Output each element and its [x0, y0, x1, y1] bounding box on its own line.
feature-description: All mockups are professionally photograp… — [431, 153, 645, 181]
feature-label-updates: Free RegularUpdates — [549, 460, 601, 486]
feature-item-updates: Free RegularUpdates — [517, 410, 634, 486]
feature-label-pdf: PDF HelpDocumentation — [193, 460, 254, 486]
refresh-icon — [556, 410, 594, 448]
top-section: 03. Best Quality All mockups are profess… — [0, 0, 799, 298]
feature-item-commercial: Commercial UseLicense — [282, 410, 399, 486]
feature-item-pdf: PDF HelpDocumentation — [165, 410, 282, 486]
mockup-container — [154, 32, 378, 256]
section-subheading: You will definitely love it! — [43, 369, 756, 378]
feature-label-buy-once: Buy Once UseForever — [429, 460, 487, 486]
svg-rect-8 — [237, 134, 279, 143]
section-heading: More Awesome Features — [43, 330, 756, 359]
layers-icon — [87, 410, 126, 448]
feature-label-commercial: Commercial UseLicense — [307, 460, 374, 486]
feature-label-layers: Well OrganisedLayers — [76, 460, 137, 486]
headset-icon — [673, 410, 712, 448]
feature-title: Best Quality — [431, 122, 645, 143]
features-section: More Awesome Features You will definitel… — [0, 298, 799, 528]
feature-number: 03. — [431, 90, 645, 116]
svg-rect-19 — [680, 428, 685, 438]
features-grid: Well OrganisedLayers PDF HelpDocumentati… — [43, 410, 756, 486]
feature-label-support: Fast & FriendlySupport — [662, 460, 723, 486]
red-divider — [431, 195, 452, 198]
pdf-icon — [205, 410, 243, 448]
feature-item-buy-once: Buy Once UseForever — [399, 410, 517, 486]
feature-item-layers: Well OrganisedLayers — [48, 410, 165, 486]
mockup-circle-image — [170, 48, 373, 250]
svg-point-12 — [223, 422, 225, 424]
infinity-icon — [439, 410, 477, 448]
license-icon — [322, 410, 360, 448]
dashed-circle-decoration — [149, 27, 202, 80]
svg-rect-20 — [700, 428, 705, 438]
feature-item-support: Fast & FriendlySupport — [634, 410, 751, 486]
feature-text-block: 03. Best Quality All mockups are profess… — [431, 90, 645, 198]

* **EXERCISE INSTRUCTIONS**:
Each entry above should be retyped exactly, with nothing missed.

* **ANSWER BOX**:
Output each element and its [x0, y0, x1, y1] bounding box on its own line.
feature-description: All mockups are professionally photograp… — [431, 153, 645, 181]
feature-label-updates: Free RegularUpdates — [549, 460, 601, 486]
feature-item-updates: Free RegularUpdates — [517, 410, 634, 486]
feature-label-pdf: PDF HelpDocumentation — [193, 460, 254, 486]
refresh-icon — [556, 410, 594, 448]
top-section: 03. Best Quality All mockups are profess… — [0, 0, 799, 298]
feature-item-commercial: Commercial UseLicense — [282, 410, 399, 486]
feature-item-pdf: PDF HelpDocumentation — [165, 410, 282, 486]
mockup-container — [154, 32, 378, 256]
section-subheading: You will definitely love it! — [43, 369, 756, 378]
feature-label-buy-once: Buy Once UseForever — [429, 460, 487, 486]
svg-rect-8 — [237, 134, 279, 143]
section-heading: More Awesome Features — [43, 330, 756, 359]
layers-icon — [87, 410, 126, 448]
feature-label-commercial: Commercial UseLicense — [307, 460, 374, 486]
feature-label-layers: Well OrganisedLayers — [76, 460, 137, 486]
headset-icon — [673, 410, 712, 448]
feature-title: Best Quality — [431, 122, 645, 143]
features-section: More Awesome Features You will definitel… — [0, 298, 799, 528]
feature-number: 03. — [431, 90, 645, 116]
svg-rect-19 — [680, 428, 685, 438]
features-grid: Well OrganisedLayers PDF HelpDocumentati… — [43, 410, 756, 486]
feature-label-support: Fast & FriendlySupport — [662, 460, 723, 486]
red-divider — [431, 195, 452, 198]
pdf-icon — [205, 410, 243, 448]
feature-item-buy-once: Buy Once UseForever — [399, 410, 517, 486]
feature-item-layers: Well OrganisedLayers — [48, 410, 165, 486]
mockup-circle-image — [170, 48, 373, 250]
svg-point-12 — [223, 422, 225, 424]
infinity-icon — [439, 410, 477, 448]
license-icon — [322, 410, 360, 448]
dashed-circle-decoration — [149, 27, 202, 80]
svg-rect-20 — [700, 428, 705, 438]
feature-item-support: Fast & FriendlySupport — [634, 410, 751, 486]
feature-text-block: 03. Best Quality All mockups are profess… — [431, 90, 645, 198]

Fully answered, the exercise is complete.